◆ **REQUIREMENT**
Copy every line that holds the string "datos" from the data below.

START SUPPLIED DATA

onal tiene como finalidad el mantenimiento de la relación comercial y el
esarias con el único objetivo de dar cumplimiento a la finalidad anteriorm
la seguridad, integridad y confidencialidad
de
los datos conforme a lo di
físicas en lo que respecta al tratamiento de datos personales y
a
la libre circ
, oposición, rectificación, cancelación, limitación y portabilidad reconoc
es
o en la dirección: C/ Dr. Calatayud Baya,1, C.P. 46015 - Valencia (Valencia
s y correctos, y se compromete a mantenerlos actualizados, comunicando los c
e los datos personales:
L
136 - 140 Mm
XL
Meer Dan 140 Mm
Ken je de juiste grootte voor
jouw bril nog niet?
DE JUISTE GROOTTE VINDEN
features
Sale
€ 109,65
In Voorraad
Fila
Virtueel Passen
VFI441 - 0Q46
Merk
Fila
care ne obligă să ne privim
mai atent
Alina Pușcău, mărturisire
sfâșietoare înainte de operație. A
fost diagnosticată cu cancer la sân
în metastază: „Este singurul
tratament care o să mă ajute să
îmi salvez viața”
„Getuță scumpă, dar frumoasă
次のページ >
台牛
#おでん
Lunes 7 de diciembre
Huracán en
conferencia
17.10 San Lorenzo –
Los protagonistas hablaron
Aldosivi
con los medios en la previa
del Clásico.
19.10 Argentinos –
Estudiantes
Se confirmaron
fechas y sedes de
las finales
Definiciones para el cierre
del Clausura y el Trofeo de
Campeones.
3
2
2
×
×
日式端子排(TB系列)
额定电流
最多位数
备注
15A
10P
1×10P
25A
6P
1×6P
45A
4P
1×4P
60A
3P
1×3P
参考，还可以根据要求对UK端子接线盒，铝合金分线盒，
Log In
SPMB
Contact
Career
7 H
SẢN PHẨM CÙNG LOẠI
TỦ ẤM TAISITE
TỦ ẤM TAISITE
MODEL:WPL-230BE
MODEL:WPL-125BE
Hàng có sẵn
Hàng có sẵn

END SUPPLIED DATA

◆ **SOLUTION TO THIS PROBLEM**
los datos conforme a lo di
físicas en lo que respecta al tratamiento de datos personales y
e los datos personales:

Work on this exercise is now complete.